If the arbiter runs outside Kubernetes, use its externally reachable hostname instead.

Verify replica set

  1. Get the databaseAdmin password from the Main site:

    kubectl get secret main-cluster-secrets -n $MAIN -o jsonpath="{.data.MONGODB_DATABASE_ADMIN_PASSWORD}" | base64 --decode
    
  2. Connect to the Main site Pod and list members:

    kubectl -n $MAIN exec -it main-cluster-rs0-0 -- mongosh -u databaseAdmin -p <dbAdminPassword>
    
    rs.status().members
    

The output differs per deployed topology:

You should see three data-bearing voting members (Main, Replica 1, Replica 2), all with health: 1 when network and TLS configuration are correct.

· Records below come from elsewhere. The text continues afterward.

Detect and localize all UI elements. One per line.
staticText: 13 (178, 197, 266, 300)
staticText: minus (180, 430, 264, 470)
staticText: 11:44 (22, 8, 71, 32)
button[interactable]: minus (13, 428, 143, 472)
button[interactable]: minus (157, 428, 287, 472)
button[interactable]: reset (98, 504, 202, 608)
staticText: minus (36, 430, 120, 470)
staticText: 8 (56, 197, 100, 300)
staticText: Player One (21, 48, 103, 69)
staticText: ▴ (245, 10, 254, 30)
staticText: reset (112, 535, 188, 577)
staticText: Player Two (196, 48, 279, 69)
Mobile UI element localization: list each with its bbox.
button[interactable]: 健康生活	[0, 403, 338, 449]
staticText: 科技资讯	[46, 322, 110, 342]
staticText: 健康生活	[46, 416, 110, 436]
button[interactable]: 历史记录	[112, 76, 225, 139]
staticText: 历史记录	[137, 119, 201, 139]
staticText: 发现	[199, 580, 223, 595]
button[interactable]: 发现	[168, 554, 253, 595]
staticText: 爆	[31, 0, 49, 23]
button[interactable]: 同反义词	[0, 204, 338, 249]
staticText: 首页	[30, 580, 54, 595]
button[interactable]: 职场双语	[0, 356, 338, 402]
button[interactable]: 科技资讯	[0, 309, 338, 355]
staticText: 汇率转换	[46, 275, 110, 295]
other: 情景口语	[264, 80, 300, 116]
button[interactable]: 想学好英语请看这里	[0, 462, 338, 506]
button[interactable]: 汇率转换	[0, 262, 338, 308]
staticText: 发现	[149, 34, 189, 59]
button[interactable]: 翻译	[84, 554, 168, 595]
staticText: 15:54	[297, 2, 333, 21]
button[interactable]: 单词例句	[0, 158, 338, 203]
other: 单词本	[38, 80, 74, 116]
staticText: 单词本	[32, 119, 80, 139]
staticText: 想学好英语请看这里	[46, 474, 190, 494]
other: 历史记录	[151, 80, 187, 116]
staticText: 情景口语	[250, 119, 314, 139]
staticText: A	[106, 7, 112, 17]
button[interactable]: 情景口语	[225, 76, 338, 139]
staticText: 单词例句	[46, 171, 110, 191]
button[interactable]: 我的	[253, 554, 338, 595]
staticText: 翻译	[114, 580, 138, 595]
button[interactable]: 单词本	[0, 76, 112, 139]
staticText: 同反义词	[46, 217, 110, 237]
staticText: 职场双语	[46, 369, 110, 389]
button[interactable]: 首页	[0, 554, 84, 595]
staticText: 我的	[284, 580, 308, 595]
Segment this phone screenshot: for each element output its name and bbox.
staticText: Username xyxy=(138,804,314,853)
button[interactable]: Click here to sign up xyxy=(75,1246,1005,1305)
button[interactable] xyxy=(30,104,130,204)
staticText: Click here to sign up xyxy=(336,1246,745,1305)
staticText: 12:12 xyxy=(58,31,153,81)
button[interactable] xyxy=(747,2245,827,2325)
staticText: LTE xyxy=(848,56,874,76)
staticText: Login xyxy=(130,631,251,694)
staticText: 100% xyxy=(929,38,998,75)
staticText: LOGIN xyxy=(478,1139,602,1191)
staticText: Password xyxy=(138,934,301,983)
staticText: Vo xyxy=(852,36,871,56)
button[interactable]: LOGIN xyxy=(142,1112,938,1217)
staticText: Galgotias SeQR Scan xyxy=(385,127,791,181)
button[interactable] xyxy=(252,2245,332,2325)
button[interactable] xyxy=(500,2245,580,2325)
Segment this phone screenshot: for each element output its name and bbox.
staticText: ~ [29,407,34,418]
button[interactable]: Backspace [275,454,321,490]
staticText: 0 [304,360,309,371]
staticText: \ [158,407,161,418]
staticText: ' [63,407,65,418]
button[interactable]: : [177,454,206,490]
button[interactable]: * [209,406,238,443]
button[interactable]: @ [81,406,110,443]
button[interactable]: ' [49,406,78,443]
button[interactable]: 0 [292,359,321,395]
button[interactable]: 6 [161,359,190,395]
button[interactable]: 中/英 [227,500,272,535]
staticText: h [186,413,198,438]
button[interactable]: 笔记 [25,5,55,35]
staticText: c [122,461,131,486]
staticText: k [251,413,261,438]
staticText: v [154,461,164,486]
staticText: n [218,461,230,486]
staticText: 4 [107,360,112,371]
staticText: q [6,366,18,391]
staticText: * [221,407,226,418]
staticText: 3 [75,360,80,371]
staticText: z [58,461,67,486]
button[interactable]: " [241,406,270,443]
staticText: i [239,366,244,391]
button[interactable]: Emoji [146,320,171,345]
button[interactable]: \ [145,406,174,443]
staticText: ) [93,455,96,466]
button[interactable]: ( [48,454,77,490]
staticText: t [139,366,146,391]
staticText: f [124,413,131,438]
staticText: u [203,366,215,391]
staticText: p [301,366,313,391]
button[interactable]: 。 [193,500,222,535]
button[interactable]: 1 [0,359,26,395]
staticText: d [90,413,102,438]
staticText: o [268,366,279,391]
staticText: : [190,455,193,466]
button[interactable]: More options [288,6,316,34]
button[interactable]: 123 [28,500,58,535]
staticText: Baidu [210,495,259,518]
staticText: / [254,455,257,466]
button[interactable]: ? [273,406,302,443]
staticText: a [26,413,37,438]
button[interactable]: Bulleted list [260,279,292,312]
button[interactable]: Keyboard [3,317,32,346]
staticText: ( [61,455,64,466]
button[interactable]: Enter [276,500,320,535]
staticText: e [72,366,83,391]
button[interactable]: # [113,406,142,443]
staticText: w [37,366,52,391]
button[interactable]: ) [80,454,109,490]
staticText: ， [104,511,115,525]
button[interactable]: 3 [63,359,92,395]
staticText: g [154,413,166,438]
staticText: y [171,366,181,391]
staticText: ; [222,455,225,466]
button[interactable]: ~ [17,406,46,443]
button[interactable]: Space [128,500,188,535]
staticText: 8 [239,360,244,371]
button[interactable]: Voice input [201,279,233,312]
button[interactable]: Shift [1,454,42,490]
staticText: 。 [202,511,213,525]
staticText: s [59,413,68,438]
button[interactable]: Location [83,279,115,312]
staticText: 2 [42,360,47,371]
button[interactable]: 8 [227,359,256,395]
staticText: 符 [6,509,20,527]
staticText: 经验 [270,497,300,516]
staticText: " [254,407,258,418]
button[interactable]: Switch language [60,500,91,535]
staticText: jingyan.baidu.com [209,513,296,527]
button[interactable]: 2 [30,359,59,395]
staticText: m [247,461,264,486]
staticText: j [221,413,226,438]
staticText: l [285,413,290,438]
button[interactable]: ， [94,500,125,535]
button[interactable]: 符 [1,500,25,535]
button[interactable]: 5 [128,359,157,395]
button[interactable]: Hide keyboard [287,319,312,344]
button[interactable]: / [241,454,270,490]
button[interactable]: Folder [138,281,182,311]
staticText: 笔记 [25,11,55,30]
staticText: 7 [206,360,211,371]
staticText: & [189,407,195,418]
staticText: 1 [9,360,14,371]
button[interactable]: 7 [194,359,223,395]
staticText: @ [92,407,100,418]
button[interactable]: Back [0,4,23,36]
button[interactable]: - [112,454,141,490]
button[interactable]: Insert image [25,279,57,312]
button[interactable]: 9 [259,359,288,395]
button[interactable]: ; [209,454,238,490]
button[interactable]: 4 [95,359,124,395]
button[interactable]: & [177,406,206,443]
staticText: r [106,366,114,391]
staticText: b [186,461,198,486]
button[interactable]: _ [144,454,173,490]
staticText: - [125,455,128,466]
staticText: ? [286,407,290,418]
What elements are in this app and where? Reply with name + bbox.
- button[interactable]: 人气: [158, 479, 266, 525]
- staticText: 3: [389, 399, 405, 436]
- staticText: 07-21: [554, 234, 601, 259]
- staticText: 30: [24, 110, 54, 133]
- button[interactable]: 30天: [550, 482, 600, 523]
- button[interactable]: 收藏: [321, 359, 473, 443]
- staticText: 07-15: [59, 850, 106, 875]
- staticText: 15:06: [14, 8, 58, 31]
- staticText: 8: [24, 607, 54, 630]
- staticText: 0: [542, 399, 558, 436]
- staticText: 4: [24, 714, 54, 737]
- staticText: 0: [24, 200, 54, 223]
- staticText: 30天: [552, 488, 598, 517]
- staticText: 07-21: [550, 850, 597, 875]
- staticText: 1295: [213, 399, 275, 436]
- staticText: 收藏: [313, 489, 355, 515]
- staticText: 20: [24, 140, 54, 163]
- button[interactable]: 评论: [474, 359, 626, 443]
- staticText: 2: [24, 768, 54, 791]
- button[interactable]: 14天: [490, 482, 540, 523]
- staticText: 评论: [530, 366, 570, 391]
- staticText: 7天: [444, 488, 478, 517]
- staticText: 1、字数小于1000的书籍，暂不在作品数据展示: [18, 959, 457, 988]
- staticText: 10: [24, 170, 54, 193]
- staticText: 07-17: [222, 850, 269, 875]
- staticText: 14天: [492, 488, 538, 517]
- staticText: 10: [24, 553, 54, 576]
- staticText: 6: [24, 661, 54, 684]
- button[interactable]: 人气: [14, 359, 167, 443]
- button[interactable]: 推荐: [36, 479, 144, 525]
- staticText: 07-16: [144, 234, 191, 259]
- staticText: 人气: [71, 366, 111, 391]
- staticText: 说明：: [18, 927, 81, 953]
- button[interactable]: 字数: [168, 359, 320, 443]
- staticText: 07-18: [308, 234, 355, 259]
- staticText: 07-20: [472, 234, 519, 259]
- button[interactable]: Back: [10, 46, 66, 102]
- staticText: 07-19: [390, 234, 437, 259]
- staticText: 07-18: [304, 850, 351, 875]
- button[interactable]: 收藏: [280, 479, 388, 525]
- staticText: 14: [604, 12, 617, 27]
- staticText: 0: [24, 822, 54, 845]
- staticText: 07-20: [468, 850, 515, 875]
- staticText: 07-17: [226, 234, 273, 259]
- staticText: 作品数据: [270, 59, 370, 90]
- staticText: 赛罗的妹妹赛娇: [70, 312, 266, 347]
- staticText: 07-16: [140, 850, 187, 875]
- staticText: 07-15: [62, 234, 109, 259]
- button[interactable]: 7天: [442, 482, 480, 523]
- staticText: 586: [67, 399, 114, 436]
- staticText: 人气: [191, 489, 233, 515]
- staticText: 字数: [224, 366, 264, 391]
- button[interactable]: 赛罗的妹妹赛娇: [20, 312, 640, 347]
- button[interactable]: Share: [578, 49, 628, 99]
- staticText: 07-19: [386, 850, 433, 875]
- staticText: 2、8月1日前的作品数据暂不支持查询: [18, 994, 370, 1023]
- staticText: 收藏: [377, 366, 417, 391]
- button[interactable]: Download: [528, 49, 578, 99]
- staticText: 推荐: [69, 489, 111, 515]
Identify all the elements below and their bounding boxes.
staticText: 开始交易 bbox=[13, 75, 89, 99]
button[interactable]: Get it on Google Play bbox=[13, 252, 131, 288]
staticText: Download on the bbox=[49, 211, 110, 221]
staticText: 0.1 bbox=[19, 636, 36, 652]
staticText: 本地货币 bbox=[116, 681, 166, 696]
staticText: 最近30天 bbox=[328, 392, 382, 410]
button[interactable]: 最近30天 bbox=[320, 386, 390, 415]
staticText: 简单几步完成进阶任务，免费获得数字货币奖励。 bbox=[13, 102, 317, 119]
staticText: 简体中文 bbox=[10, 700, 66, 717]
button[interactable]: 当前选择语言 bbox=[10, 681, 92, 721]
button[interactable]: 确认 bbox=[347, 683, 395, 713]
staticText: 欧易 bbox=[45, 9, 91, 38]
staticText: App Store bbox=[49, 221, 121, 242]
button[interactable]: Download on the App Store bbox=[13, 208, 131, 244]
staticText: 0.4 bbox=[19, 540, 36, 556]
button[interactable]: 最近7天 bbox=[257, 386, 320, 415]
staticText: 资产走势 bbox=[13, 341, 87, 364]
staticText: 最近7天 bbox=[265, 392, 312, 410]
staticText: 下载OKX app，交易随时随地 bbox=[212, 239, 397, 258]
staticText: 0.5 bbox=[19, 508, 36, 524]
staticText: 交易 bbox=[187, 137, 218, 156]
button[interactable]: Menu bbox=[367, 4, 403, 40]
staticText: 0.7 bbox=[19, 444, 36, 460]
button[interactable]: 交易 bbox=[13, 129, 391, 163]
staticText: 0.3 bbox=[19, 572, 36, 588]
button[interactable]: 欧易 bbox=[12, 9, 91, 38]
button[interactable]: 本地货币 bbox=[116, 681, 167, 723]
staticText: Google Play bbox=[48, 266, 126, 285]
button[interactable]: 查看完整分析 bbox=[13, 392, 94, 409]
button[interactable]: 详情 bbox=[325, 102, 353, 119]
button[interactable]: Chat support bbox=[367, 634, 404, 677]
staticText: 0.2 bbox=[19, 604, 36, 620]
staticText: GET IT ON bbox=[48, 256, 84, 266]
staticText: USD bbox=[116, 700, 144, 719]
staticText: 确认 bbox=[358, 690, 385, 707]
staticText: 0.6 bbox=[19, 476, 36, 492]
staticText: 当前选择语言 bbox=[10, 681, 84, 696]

You should see three voting members: the Main data Pod, the Replica data Pod, and the external arbiter (ARBITER / arbiterOnly), all with health: 1 when network and TLS configuration are correct.

Using more than one data-bearing member per site

You can scale the same idea beyond single-member sites. For example, deploy two data-bearing members on the Main site and two on the Replica site (size: 2 on each), then add a single external arbiter so the total number of voters stays odd (2 + 2 + 1). Use unsafeFlags.replsetSize: true when a site has an even number of local members without a local arbiter. The interconnect pattern is the same: list remote data members and the shared arbiter under externalNodes, with arbiterOnly: true on the arbiter entry.